Pops' old nickname for me helped almost instantly, and I took a deep breath. "Sorry. I guess I got a little overworked."

"No worries. You'll have a great time, Walker. Don't worry. Caelan isn't a stranger, remember? You've got this," he said, and I didn't have the heart to tell him that I was freaking out because it was Caelan. Because I was going out with my mate. There was no room for error. I'd already messed up one too many times when it came to Caelan, and I couldn't afford another fuckup.

"Is that why you came here? To give me fashion advice and stop me from freaking out?" I asked, and Pops chuckled.

"Yes and no. I wanted to see how you were doing, but I'm also here because of what happened to Caelan. I need to talk to him, and then I'm going to ask some of the demons to keep you two safe until we know what's going on," he said, and my brows shot up into my hairline.

"You're siccing the demons on us?"

"For your safety. It's either that, or you two pack up and come back home. Your choice," Pops said, and I thought about it for all of ten seconds before deciding having a demon tailing us was the lesser of the two evils.

Figuring out our relationship was already an uphill battle, and I knew it would only get worse if the Otherworlders started sticking their nose into our relationship.

"Okay. Does that mean we don't have to check in with all the demons, or is that still happening?" I asked.

"I think you should do it anyway. If the person who captured Caelan really wants to try again, why not give them a chase? Maybe it'll make it easier for us to get them."

"Yeah, I don't want them to think we got scared either," I said, and Pops nodded.

"Let me talk to Caelan. Don't leave the apartment until a demon comes to pick you up. I'll text you their name and picture, so make sure it's them before you leave, okay?"

"Yes, Pops," I said placatingly, and he raised one brow at me that immediately made me duck my head.

"Sorry," I said, and he smiled.

"It's okay. Now get ready for your date. I want to hear all about it later," Pops said, and I grinned at him. He walked out of the room, closing the door behind him, and I breathed deeply.

I quickly changed my clothes and walked over to the mirror to get my hair in order. Huh. I really do look good , I realized, eyeing myself in the mirror. My hair was still a mess, but the clothes looked good on me. I brushed my hair into something resembling order and debated for a moment before putting on some lip gloss and the slightest hint of eyeshadow. My dads had always taught me that wanting to look good was never a bad thing, and Dad had passed on his love for nail paints and makeup to me. If I had more time, I would've painted my nails now. Maybe after I got back, I would put it on. There was just something so satisfying about decorating your nails, like a reflection of yourself.

When I was ready, I took a deep, steadying breath and walked out of the bedroom, screeching to a stop when I got a good look at Caelan. He wore black pants and a pale blue shirt that clung to him, a leather jacket thrown over it. He was back in his human form since we were going outside, and his black hair was styled perfectly to look just a little mussed.

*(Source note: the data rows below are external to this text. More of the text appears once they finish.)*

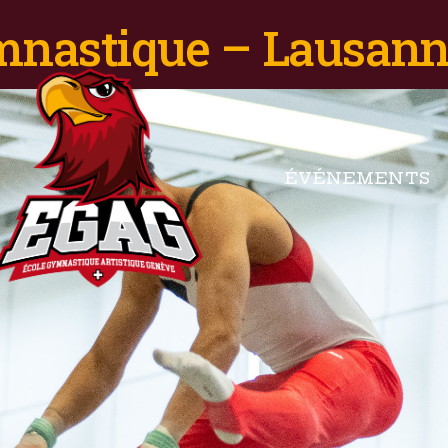
ymnastique – Lausann
ÉVÉNEMENTS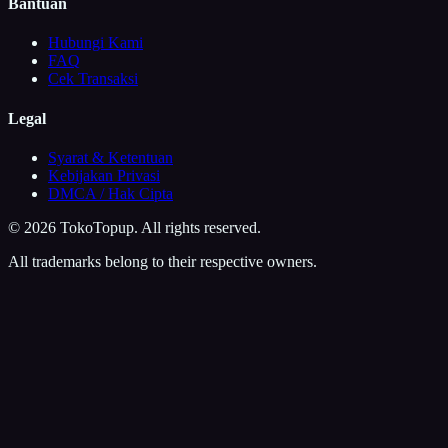
Bantuan
Hubungi Kami
FAQ
Cek Transaksi
Legal
Syarat & Ketentuan
Kebijakan Privasi
DMCA / Hak Cipta
©
2026
TokoTopup
. All rights reserved.
All trademarks belong to their respective owners.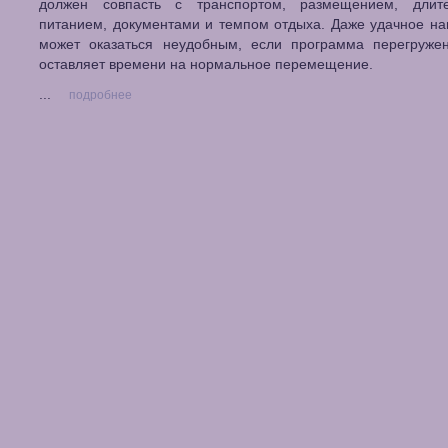
должен совпасть с транспортом, размещением, длите
питанием, документами и темпом отдыха. Даже удачное н
может оказаться неудобным, если программа перегруже
оставляет времени на нормальное перемещение.
...
подробнее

"Wow," I murmured, and he blushed, ducking his head. I'd never known Caelan to be this...shy, and I wondered if it was because he was with me or if that confident playboy thing had been just an act. Whichever it was, I was curious to find out more about Caelan. I wanted to know everything about him.

Ro'Shassz

I wasn't sure if I wanted to be here, but it was also my duty to keep Walker safe, so I had to suck it up and do it anyway. Sneaking into Walker's jeans' pocket had seemed like a good idea when I did it, but now I wasn't so sure. Damn, maybe I would've been better off staying at the apartment and catching up on my TV shows. Fuck Walker and Caelan for turning me into a freaking mother hen. I hoped they both went to bed horny and unsatisfied for what they were doing to me.

Step : Avoid losing my mind while I accompanied Walker and Caelan on their first date.